* PROBLEM
Keyword search on "xyxy": report each line of the records that contains it.

* RECORDS FOR THIS TASK
· · ·
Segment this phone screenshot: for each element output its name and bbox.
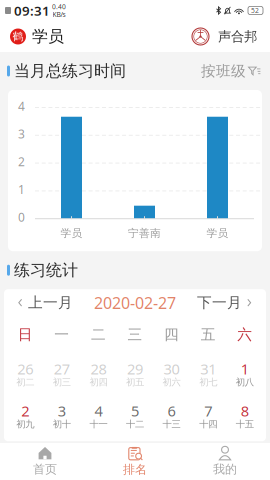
staticText: 初八: [236, 376, 254, 388]
button[interactable]: 5: [117, 395, 153, 437]
staticText: 下一月: [197, 294, 242, 312]
staticText: 十四: [199, 418, 217, 430]
staticText: 首页: [33, 462, 57, 477]
staticText: 3: [18, 126, 25, 142]
staticText: 初七: [199, 376, 217, 388]
staticText: 4: [18, 98, 25, 114]
staticText: 四: [164, 326, 179, 344]
staticText: 练习统计: [14, 260, 78, 280]
button[interactable]: 排名: [90, 443, 180, 480]
staticText: 上一月: [28, 294, 73, 312]
staticText: 十三: [163, 418, 181, 430]
staticText: 学员: [32, 27, 64, 46]
staticText: 一: [54, 326, 69, 344]
staticText: 31: [200, 359, 216, 378]
staticText: 8: [241, 401, 249, 420]
button[interactable]: 首页: [0, 443, 90, 480]
staticText: 三: [128, 326, 142, 344]
staticText: 当月总练习时间: [14, 61, 126, 81]
staticText: 十五: [236, 418, 254, 430]
staticText: 2020-02-27: [94, 292, 176, 313]
staticText: 排名: [123, 462, 147, 477]
button[interactable]: 3: [44, 395, 80, 437]
staticText: 日: [18, 326, 33, 344]
staticText: 5: [131, 401, 139, 420]
staticText: 28: [90, 359, 106, 378]
staticText: 27: [54, 359, 70, 378]
staticText: 初九: [16, 418, 34, 430]
staticText: 六: [237, 326, 252, 344]
staticText: KB/s: [52, 10, 66, 19]
staticText: 1: [241, 359, 249, 378]
staticText: 52: [251, 6, 259, 15]
button[interactable]: 31: [190, 353, 226, 395]
staticText: 初四: [89, 376, 107, 388]
staticText: 29: [127, 359, 143, 378]
staticText: 初十: [53, 418, 71, 430]
staticText: 十二: [126, 418, 144, 430]
staticText: 学员: [60, 227, 82, 240]
button[interactable]: 8: [226, 395, 263, 437]
staticText: 我的: [213, 462, 237, 476]
staticText: 学员: [206, 227, 228, 240]
staticText: 6: [168, 401, 176, 420]
button[interactable]: 27: [44, 353, 80, 395]
button[interactable]: 声合邦: [192, 28, 257, 45]
staticText: 初五: [126, 376, 144, 388]
staticText: 0.40: [52, 2, 66, 11]
staticText: 二: [91, 326, 106, 344]
button[interactable]: 30: [153, 353, 190, 395]
staticText: 按班级: [201, 62, 246, 80]
button[interactable]: 26: [7, 353, 44, 395]
staticText: 声合邦: [218, 28, 257, 45]
staticText: 五: [201, 326, 216, 344]
staticText: 30: [164, 359, 180, 378]
button[interactable]: 上一月: [18, 291, 73, 315]
button[interactable]: 4: [80, 395, 117, 437]
button[interactable]: 鹤: [10, 27, 64, 46]
staticText: 4: [94, 401, 102, 420]
button[interactable]: 6: [153, 395, 190, 437]
staticText: 初二: [16, 376, 34, 388]
button[interactable]: 我的: [180, 443, 270, 480]
staticText: 0: [18, 209, 25, 225]
button[interactable]: 28: [80, 353, 117, 395]
button[interactable]: 下一月: [197, 291, 252, 315]
button[interactable]: 7: [190, 395, 226, 437]
staticText: 2: [21, 401, 29, 420]
staticText: 初三: [53, 376, 71, 388]
staticText: 09:31: [14, 2, 50, 19]
button[interactable]: 29: [117, 353, 153, 395]
staticText: 1: [18, 181, 25, 197]
staticText: 3: [58, 401, 66, 420]
staticText: 2: [18, 154, 25, 170]
staticText: 初六: [163, 376, 181, 388]
staticText: 26: [17, 359, 33, 378]
staticText: 鹤: [12, 30, 24, 43]
button[interactable]: 2: [7, 395, 44, 437]
button[interactable]: 按班级: [201, 62, 261, 80]
staticText: 十一: [89, 418, 107, 430]
staticText: 7: [204, 401, 212, 420]
button[interactable]: 1: [226, 353, 263, 395]
staticText: 宁善南: [128, 227, 161, 240]
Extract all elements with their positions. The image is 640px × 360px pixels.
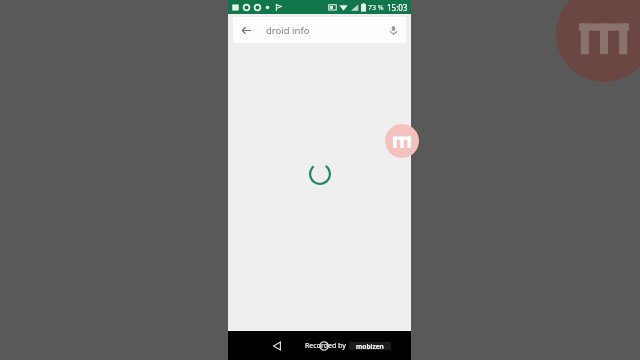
button[interactable]: Back xyxy=(233,17,259,43)
button[interactable]: Back xyxy=(233,17,406,43)
staticText: 15:03 xyxy=(387,2,408,13)
button[interactable]: Back xyxy=(266,335,288,357)
staticText: mobizen xyxy=(356,342,384,350)
button[interactable]: Home xyxy=(313,335,335,357)
staticText: 73 % xyxy=(368,3,384,13)
staticText: droid info xyxy=(266,24,310,37)
staticText: Recorded by xyxy=(305,341,346,351)
button[interactable]: Voice search xyxy=(380,17,406,43)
· · ·
* SOLUTION TO THIS TASK
button[interactable]: Back xyxy=(233,17,259,43)
button[interactable]: Back xyxy=(233,17,406,43)
staticText: 15:03 xyxy=(387,2,408,13)
button[interactable]: Back xyxy=(266,335,288,357)
staticText: mobizen xyxy=(356,342,384,350)
button[interactable]: Home xyxy=(313,335,335,357)
staticText: 73 % xyxy=(368,3,384,13)
staticText: droid info xyxy=(266,24,310,37)
staticText: Recorded by xyxy=(305,341,346,351)
button[interactable]: Voice search xyxy=(380,17,406,43)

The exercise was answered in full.